Of interest to schemes providing defined benefits is the publication by the Work and Pensions Committee of the House of Commons (the Committee) of the submissions it has received for the purpose of its inquiry into the roles of the PPF and Pensions Regulator (TPR) in the regulation of such schemes. Submissions had been requested by 23 September 2016.
The published submissions include those made by the PPF and Regulator themselves, with both bodies seeking more interventionist powers.
The most notable proposal made by TPR is for tighter regulation, including a mandatory clearance regime for certain corporate transactions.
Seeking clearance is currently voluntary, but TPR suggests it may be appropriate to make clearance mandatory where a corporate action significantly weakens the scheme sponsor and the scheme is not sufficiently funded. As its anti-avoidance powers are designed to operate retrospectively to seek redress and although they act as a powerful deterrent, they cannot prevent avoidance activity on the part of employers prepared to take the risk. TPR notes that the proposed requirement for mandatory clearance in certain circumstances has the potential to be a significant burden on employers and to have an impact on corporate activity.
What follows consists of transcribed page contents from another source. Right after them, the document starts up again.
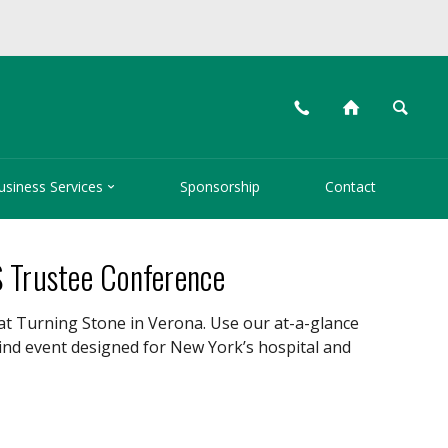
📞
⌂
🔍

usiness Services
Sponsorship
Contact
S Trustee Conference
at Turning Stone in Verona. Use our at-a-glance
kind event designed for New York’s hospital and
As a result, it recognises that any such a proposal would require further discussion and engagement with stakeholders, following which it should only be taken forward in a targeted and proportionate way.
According to TPR, clear criteria as to when approval should be sought would be necessary. This could include circumstances where the action weakens the scheme sponsor, not just the sale/purchase of a business but in circumstances including where support (covenant) for the scheme is weakened through corporate activity such as dividend payments, change of control, share buy-backs and loans.
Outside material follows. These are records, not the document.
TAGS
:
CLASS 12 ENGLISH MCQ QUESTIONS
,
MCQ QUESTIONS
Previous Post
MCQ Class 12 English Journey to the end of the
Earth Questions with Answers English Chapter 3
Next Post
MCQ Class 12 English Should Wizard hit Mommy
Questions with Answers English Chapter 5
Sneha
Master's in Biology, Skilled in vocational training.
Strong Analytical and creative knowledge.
If the scheme is sufficiently well-funded, then the additional burden of requiring approval from TPR may be unnecessary. For such measures to work, TPR believes that enhanced requirements on employers to engage with trustees and provide them with the relevant information when required would also be needed. This would allow them time to come to an agreement over any required mitigation for the scheme.
Among other things, TPR also calls for:
- enhanced information-gathering and investigatory powers;
- greater flexibility in setting valuation periods (including requiring more frequent valuations for higher risk schemes); and
- clarification of the statutory funding regime to enable it to specify an appropriate level of funding in particular cases.
The PPF’s proposals
The PPF’s submission suggests that:
- additional restrictions may be needed on the permitted length of recovery plans in underfunded schemes, particularly where a sponsoring employer has a strong covenant, and to avoid plans that are “back-end loaded” where schemes have large deficits;
- there may be a case for TPR to be given additional powers to wind up schemes, at the request of the trustees or PPF; and
- the amounts specified in contribution notices and financial support directions issued by TPR could be substantially increased to include a “fine” element, and that the process for issuing these notices could be streamlined.
The Committee is currently continuing to hear oral evidence from a range of industry figures and pension professionals. We will report further as more evidence is published.
The possibility of the introduction of mandatory clearance is of some concern.
TPR has previously stated that it would be disproportionate to introduce a compulsory requirement for advance clearance to be sought in respect of all corporate activity, and we agree with this view. The introduction of a blanket clearance requirement could make it more difficult to complete transactions quickly where a defined benefit pension scheme is involved, which could have an adverse effect on the economy. In addition, although TPR acknowledges that the current system is imperfect, it simply does not have adequate resources to review every corporate transaction that takes place.